__Task to carry out__
Bring together copies of the lines in the data below that contain the word "Service".

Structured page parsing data
══════════
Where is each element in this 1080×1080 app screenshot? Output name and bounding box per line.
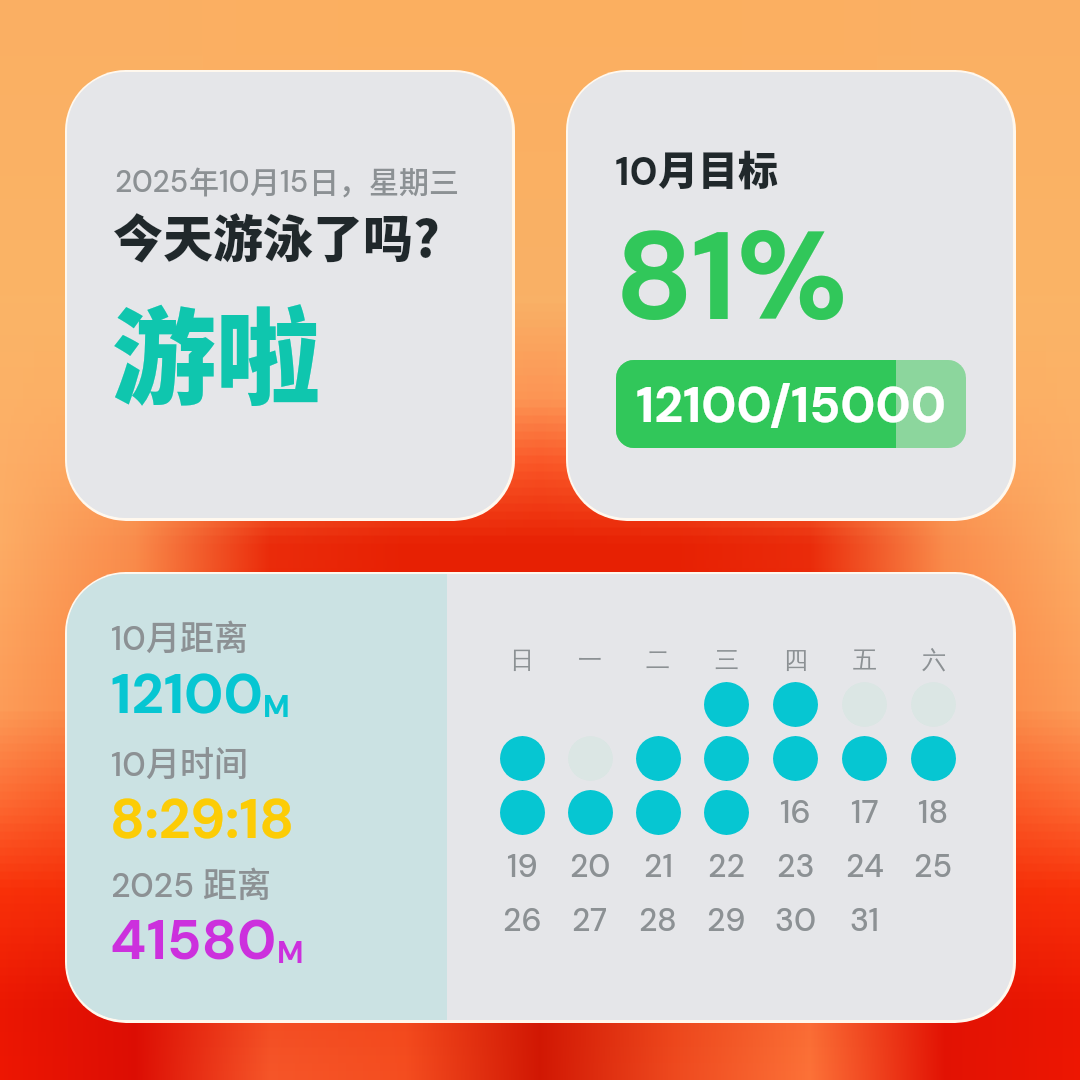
staticText: 26 [503,899,542,941]
staticText: 25 [914,845,953,887]
staticText: 20 [570,845,611,887]
staticText: 五 [853,645,877,675]
button[interactable]: 2025 [67,72,512,518]
staticText: 10 [111,616,146,660]
staticText: 10 [111,742,146,786]
staticText: 22 [708,845,745,887]
staticText: 游啦 [112,275,321,426]
staticText: 三 [715,645,739,675]
staticText: 30 [775,899,817,941]
staticText: 月距离 [146,611,248,660]
staticText: 12100/15000 [636,372,946,437]
staticText: 27 [572,899,608,941]
staticText: 月 [250,158,280,201]
staticText: 15 [280,162,309,201]
staticText: 距离 [203,858,271,907]
staticText: 日 [510,645,534,675]
staticText: 10 [615,145,658,197]
staticText: 17 [851,791,879,833]
staticText: 8:29:18 [110,783,295,855]
staticText: M [263,687,290,726]
button[interactable]: 12100/15000 [616,360,966,448]
staticText: 月目标 [658,139,778,197]
staticText: 四 [784,645,808,675]
staticText: 21 [644,845,673,887]
staticText: 23 [777,845,815,887]
staticText: 日，星期三 [309,158,459,201]
staticText: 六 [922,645,946,675]
staticText: 一 [578,645,602,675]
staticText: 12100 [111,657,263,730]
staticText: 2025 [111,863,203,907]
staticText: 18 [918,791,949,833]
staticText: 今天游泳了吗? [113,199,440,271]
staticText: 19 [507,845,538,887]
staticText: 16 [780,791,811,833]
staticText: M [277,933,304,972]
button[interactable]: 10 [568,72,1013,518]
staticText: 月时间 [146,737,248,786]
staticText: 31 [850,899,880,941]
staticText: 81% [615,196,848,357]
staticText: 41580 [110,903,277,976]
staticText: 2025 [115,162,189,201]
staticText: 年 [189,158,219,201]
staticText: 24 [846,845,884,887]
staticText: 二 [646,645,670,675]
button[interactable]: 10 [67,574,1013,1020]
staticText: 28 [639,899,677,941]
staticText: 29 [707,899,746,941]
staticText: 10 [219,162,250,201]
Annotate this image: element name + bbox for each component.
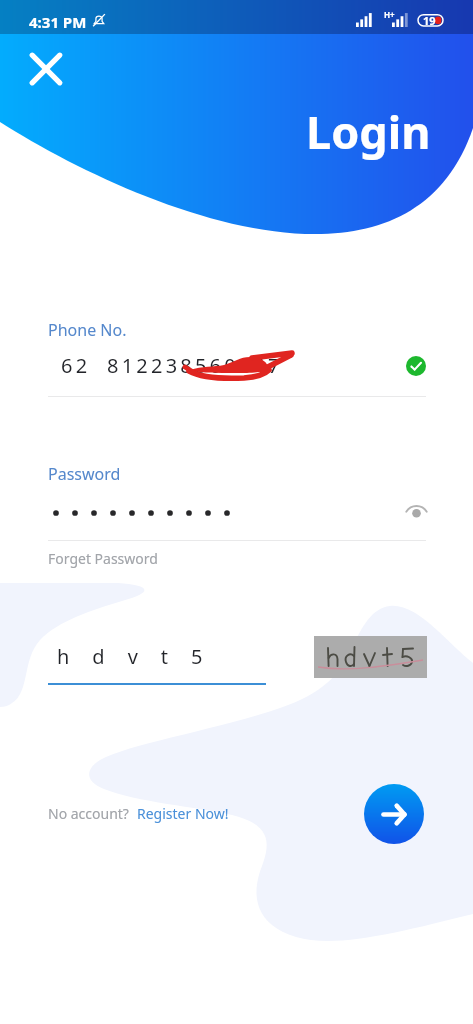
staticText: 4:31 PM bbox=[29, 12, 87, 32]
button[interactable]: Close bbox=[23, 46, 69, 92]
staticText: Password bbox=[48, 463, 121, 485]
staticText: 19 bbox=[423, 13, 436, 28]
staticText: No account? bbox=[48, 804, 129, 823]
staticText: Login bbox=[306, 101, 431, 162]
button[interactable]: Register Now! bbox=[137, 804, 229, 823]
button[interactable]: Show password bbox=[403, 496, 430, 523]
staticText: H+ bbox=[384, 9, 395, 20]
staticText: hdvt5 bbox=[57, 643, 226, 670]
button[interactable]: Phone number valid bbox=[406, 356, 426, 376]
button[interactable]: Refresh captcha bbox=[314, 636, 427, 678]
staticText: Phone No. bbox=[48, 319, 127, 341]
button[interactable]: Submit bbox=[364, 784, 424, 844]
staticText: 62 812238560847 bbox=[61, 352, 283, 379]
button[interactable]: Forget Password bbox=[48, 549, 158, 568]
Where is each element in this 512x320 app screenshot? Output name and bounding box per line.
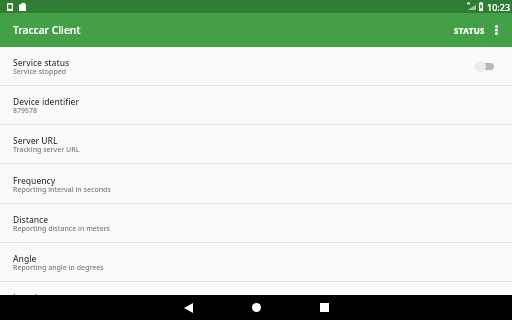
button[interactable]: Back: [154, 295, 222, 320]
button[interactable]: More options: [487, 15, 505, 45]
staticText: 10:23: [487, 1, 511, 13]
button[interactable]: Angle: [0, 243, 512, 282]
button[interactable]: Server URL: [0, 125, 512, 164]
staticText: STATUS: [454, 25, 485, 36]
staticText: Tracking server URL: [13, 145, 80, 155]
button[interactable]: Service status toggle: [475, 59, 499, 73]
staticText: Traccar Client: [13, 23, 81, 37]
staticText: Service stopped: [13, 67, 67, 77]
staticText: Distance: [13, 214, 49, 226]
staticText: Reporting distance in meters: [13, 224, 110, 234]
staticText: Service status: [13, 57, 70, 69]
staticText: Angle: [13, 253, 37, 265]
button[interactable]: Service status: [0, 47, 512, 86]
button[interactable]: Frequency: [0, 165, 512, 204]
staticText: Location accuracy: [13, 292, 86, 295]
staticText: Reporting angle in degrees: [13, 263, 104, 273]
button[interactable]: Home: [222, 295, 290, 320]
staticText: Server URL: [13, 135, 58, 147]
staticText: 879578: [13, 106, 38, 116]
button[interactable]: Device identifier: [0, 86, 512, 125]
button[interactable]: STATUS: [449, 16, 487, 45]
staticText: Frequency: [13, 175, 56, 187]
staticText: Device identifier: [13, 96, 80, 108]
button[interactable]: Recents: [290, 295, 358, 320]
button[interactable]: Distance: [0, 204, 512, 243]
staticText: Reporting interval in seconds: [13, 185, 111, 195]
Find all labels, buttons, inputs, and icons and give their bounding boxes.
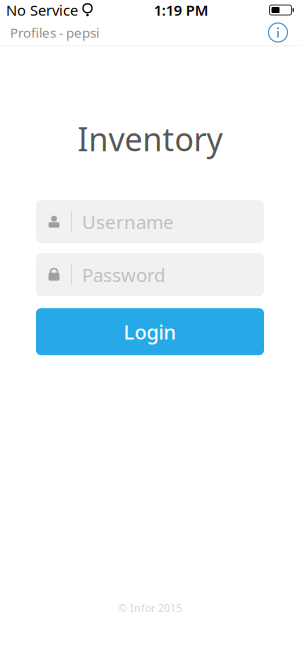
button[interactable]: Profiles - pepsi — [0, 18, 99, 47]
staticText: Username — [82, 209, 174, 234]
staticText: Profiles - pepsi — [10, 24, 99, 41]
staticText: Inventory — [78, 118, 222, 160]
staticText: No Service — [6, 0, 78, 20]
button[interactable]: Password — [36, 253, 264, 296]
staticText: Login — [124, 318, 176, 345]
button[interactable]: Login — [36, 308, 264, 355]
button[interactable]: Information — [268, 18, 300, 46]
staticText: Password — [82, 262, 165, 287]
button[interactable]: Username — [36, 200, 264, 243]
staticText: 1:19 PM — [154, 0, 209, 20]
staticText: © Infor 2015 — [118, 601, 182, 615]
══════════
__Reply__
button[interactable]: Service status toggle: [475, 59, 499, 73]
staticText: Service stopped: [13, 67, 67, 77]
staticText: Service status: [13, 57, 70, 69]
button[interactable]: Service status: [0, 47, 512, 86]
staticText: No Service — [6, 0, 78, 20]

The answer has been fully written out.